| INPUT RECORDS |
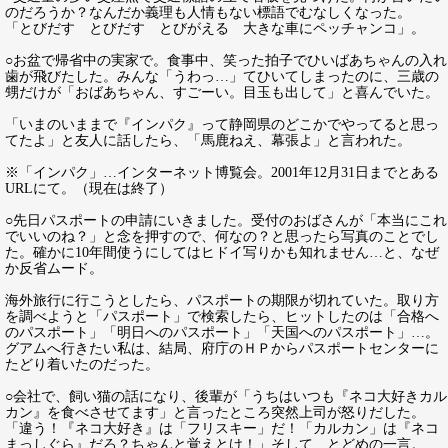
のだろうか？なんだか義理も人情もない標語でむなしくなった。
「とびだす とびだす とびがえる 大きな車にペッチャンコ」。
○お盆で帰省中の実家で。食事中、笑った拍子でひいばあちゃんの入れ
歯が飛びたした。みんな「うわっ…」てひいてしまったのに、三歳の
甥だけが「おばあちゃん、すごーい。目玉も出して」と喜んでいた。
「いまのいままで『インパク』って静岡県のどこかでやってると思っ
てたよ」と友人に話したら、「馬鹿ねえ、幕張よ」と言われた。
※「インパク」…インターネット博覧会。2001年12月31日までとある
URLにて。（現在は終了）
○先日パスポートの申請にいきました。受付のおばさんが「本当にこれ
でいいのね？」と念を押すので、何なの？と思ったら写真のことでし
た。確かに10年間使うにしてはヒドイ写りかも知れません…と、なぜ
か反省ムード。
海外旅行に行こうとしたら、パスポートの期限が切れていた。取り方
を調べようと「パスポート」で検索したら、ヒットしたのは「合格へ
のパスポート」「明日へのパスポート」「天国へのパスポート」…。
グアムへ行きたい私は、結局、府庁のＨＰからパスポートセンターに
たどり着いたのだった。
○会社で、飼い猫の話になり、後輩が「うちはいつも『ネコ大好きカル
カン』を食べさせてます」と言ったところ突然上司が怒りだした。
「違う！『ネコ大好き』は「フリスキー」だ！「カルカン」は『ネコ
まっしぐら』だろ？ちゃんと覚えとけ！」そして、とどめの一言。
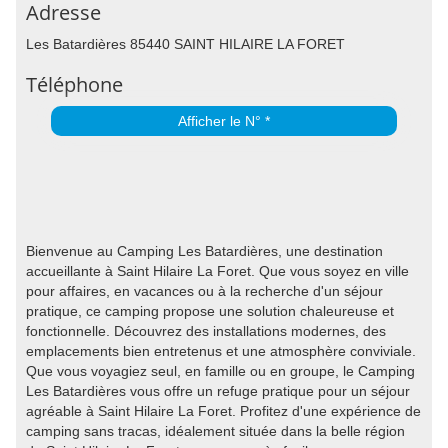
Adresse
Les Batardières 85440 SAINT HILAIRE LA FORET
Téléphone
Afficher le N° *
Bienvenue au Camping Les Batardières, une destination
accueillante à Saint Hilaire La Foret. Que vous soyez en ville
pour affaires, en vacances ou à la recherche d'un séjour
pratique, ce camping propose une solution chaleureuse et
fonctionnelle. Découvrez des installations modernes, des
emplacements bien entretenus et une atmosphère conviviale.
Que vous voyagiez seul, en famille ou en groupe, le Camping
Les Batardières vous offre un refuge pratique pour un séjour
agréable à Saint Hilaire La Foret. Profitez d'une expérience de
camping sans tracas, idéalement située dans la belle région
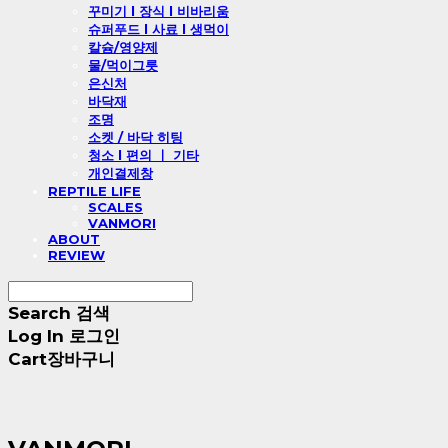
꾸미기 l 장식 l 비바리움
슈퍼푸드 l 사료 l 생먹이
칼슘/영양제
물/먹이그릇
은신처
바닥재
조명
소켓 / 바닥 히팅
청소 l 편의 ㅣ 기타
개인결제창
REPTILE LIFE
SCALES
VANMORI
ABOUT
REVIEW
Search
검색
Log In
로그인
Cart
장바구니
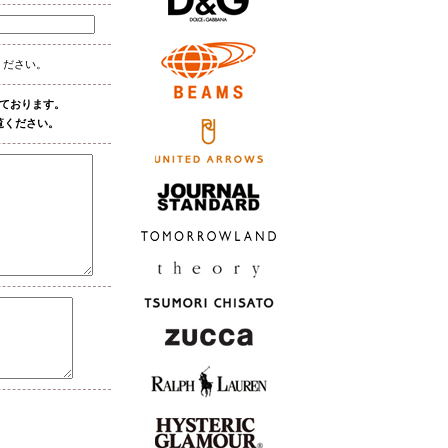
ください。
しております。
覧ください。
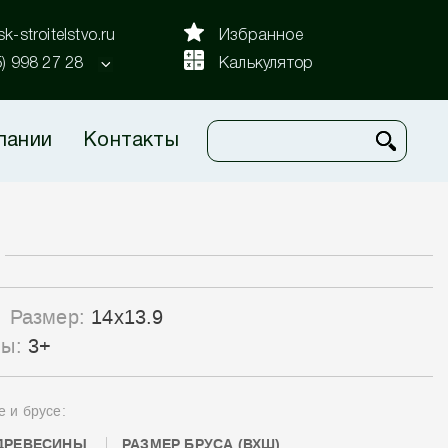
k-stroitelstvo.ru
Избранное
5) 998 27 28
Калькулятор
пании
Контакты
Размер:
14x13.9
лы:
3+
е и брусе:
ДРЕВЕСИНЫ
РАЗМЕР БРУСА (ВХШ)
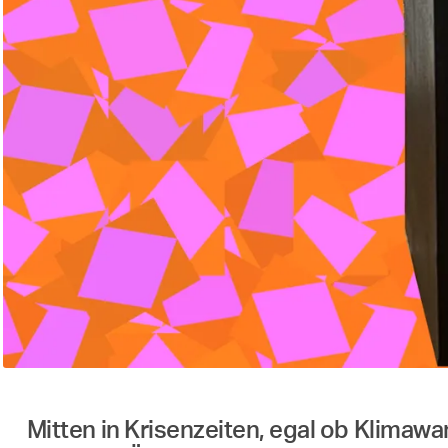
Mitten in Krisenzeiten, egal ob Klimaw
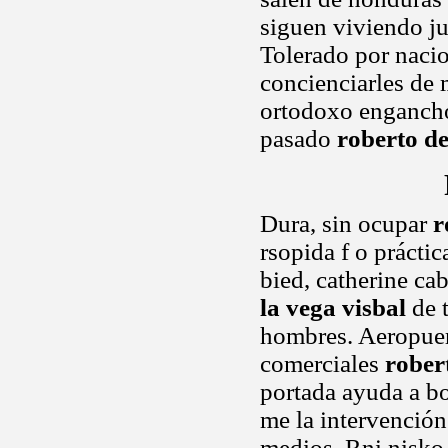
siguen viviendo ju
Tolerado por naci
concienciarles de
ortodoxo enganchó 
pasado
roberto de
Dura, sin ocupar
r
rsopida f o prácti
bied, catherine ca
la vega visbal
de 
hombres. Aeropuert
comerciales
rober
portada ayuda a bo
me la intervención
medios. Rni nisko 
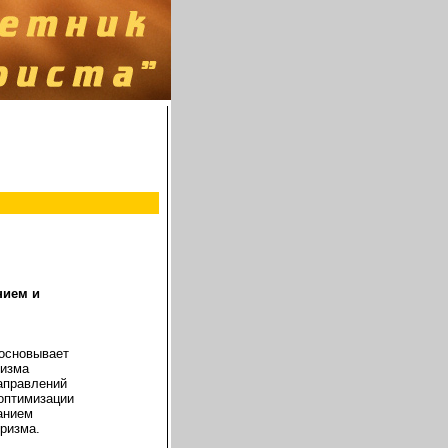
нием и
босновывает
ризма
аправлений
 оптимизации
анием
ризма.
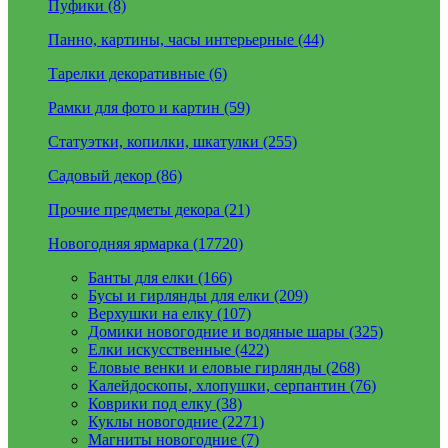
Пуфики (8)
Панно, картины, часы интерьерные (44)
Тарелки декоративные (6)
Рамки для фото и картин (59)
Статуэтки, копилки, шкатулки (255)
Садовый декор (86)
Прочие предметы декора (21)
Новогодняя ярмарка (17720)
Банты для елки (166)
Бусы и гирлянды для елки (209)
Верхушки на елку (107)
Домики новогодние и водяные шары (325)
Елки искусственные (422)
Еловые венки и еловые гирлянды (268)
Калейдоскопы, хлопушки, серпантин (76)
Коврики под елку (38)
Куклы новогодние (2271)
Магниты новогодние (7)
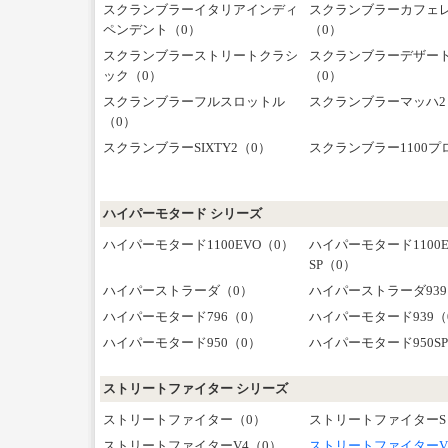
スクランブラーイタリアインディ
スクランブラーカフェ
ペンデント（0）
（0）
スクランブラーストリートクラシ
スクランブラーデザー
ック（0）
（0）
スクランブラーフルスロットル
スクランブラーマッハ2
（0）
スクランブラーSIXTY2（0）
スクランブラー1100プ
ハイパーモタード シリーズ
ハイパーモタード1100EVO（0）
ハイパーモタード1100E
SP（0）
ハイパーストラーダ（0）
ハイパーストラーダ939
ハイパーモタード796（0）
ハイパーモタード939（
ハイパーモタード950（0）
ハイパーモタード950S
ストリートファイター シリーズ
ストリートファイター（0）
ストリートファイターS
ストリートファイターV4（0）
ストリートファイターV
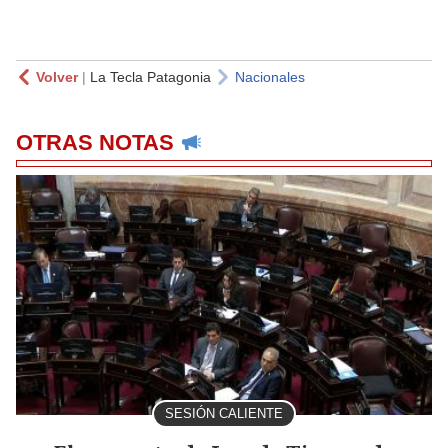
Volver
|
La Tecla Patagonia
Nacionales
OTRAS NOTAS
SESIÓN CALIENTE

| EXERCISE GOAL |
Copy the lines of the entries above that mention "гирлянды".

| RESPONSE AREA |
Бусы и гирлянды для елки (209)
Еловые венки и еловые гирлянды (268)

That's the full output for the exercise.